黒いダイヤと呼ばれた石炭は、日本の近代化・産業革命を支えた。石油がエネルギーの主役となるまで、石炭は各地で採掘が行われ、石炭産業は大いに栄えた。

 

しかし、1960年代のエネルギー革命により、日本の石炭産業は急速に衰退する。石油にエネルギーの主役を奪われただけでなく、もはや日本の坑内掘りは、大規模に露天掘りされる海外炭に比べ生産性、採掘コスト、そして採掘事故の危険性/2の点で圧倒的に劣る存在となった。産業としての優位性は完全に失われた。

 

万田抗の設備を見れば分かるように、そこに残されているものは明治、つまり100年前の技術である。それでも失業問題と構造変革に対する抵抗があり、政治的に炭鉱は延命が図られた。三井炭坑が最終的に閉山となったのは1997年であったが、この設備を見る限り、よく延命できたものだと感じる。

 

竪坑櫓や巻揚機建屋

巻揚機

三池炭鉱専用鉄道で使った炭鉱電車。

 

天草の崎津集落

 

天草の﨑津集落は、江戸時代にキリスト教が禁止された中で、仏教や神道と共存し、漁村特有の信仰形態を継続した。踏み絵で知られるように隠れキリシタンは激しく幕府の弾圧を受けたが、それでも明治になるまで潜伏し、その信仰は継続した。これは世界的にも希有な事例である。

 

崎津集落に行くのであれば、先に天草キリシタン館、天草コレジヨ館、天草ロザリオ館を訪ね、隠れキリシタンの歴史と背景を理解することをお勧めする。私が崎津を訪れた日は、たまたま台風が接近中で、これら三つの展示館は閉館であった。翌日、天草キリシタン館を訪れたものの、旅程の都合とはいえ、順番を入れ換えたことは残念であった。

 

崎津集落は小さな漁村で、そこにある崎津教会は周りの風景に溶け込む。まさに絵になる。集落には穏やかな生活があり、人なつっこい野良猫がいる。ベンチで昼寝をしたり、人を見て足元までやって来てスリスリしたりする姿が可愛い。

 

ノンビリ昼寝の野良猫さん

崎津教会

﨑津集落に隣接する大江天主堂

 

 

 

 

 

/1     1597年から1598年にかけて、豊臣秀吉が明(中国)の征服を目指して朝鮮に出兵した戦争。

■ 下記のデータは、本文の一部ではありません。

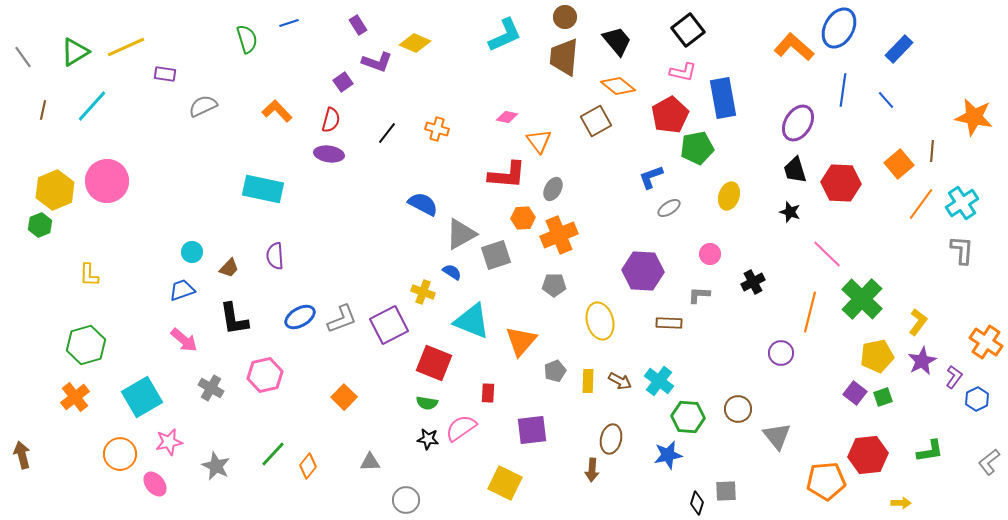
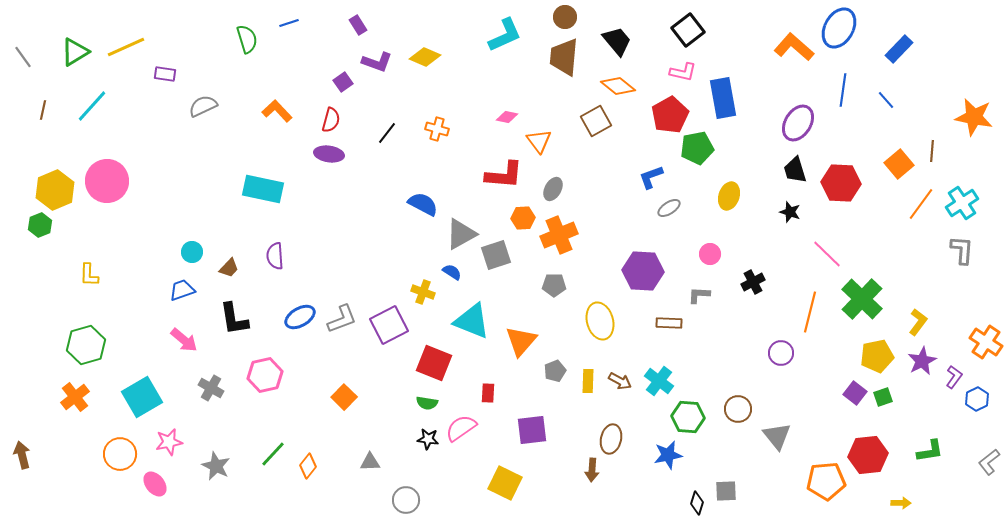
yellow diamond at (415, 43): moved 10 px right, 14 px down
red L-shape at (507, 175): moved 3 px left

/2     三池炭鉱では、1963年(昭和38年)の炭塵爆発と、その後に充満した一酸化炭素により、458人が死亡、839人が急性一酸化炭素中毒となる大惨事が起きた。その後も1984年(昭和59年)の有明鉱火災事故(死者83名)など、幾度かの悲惨な事故が発生した。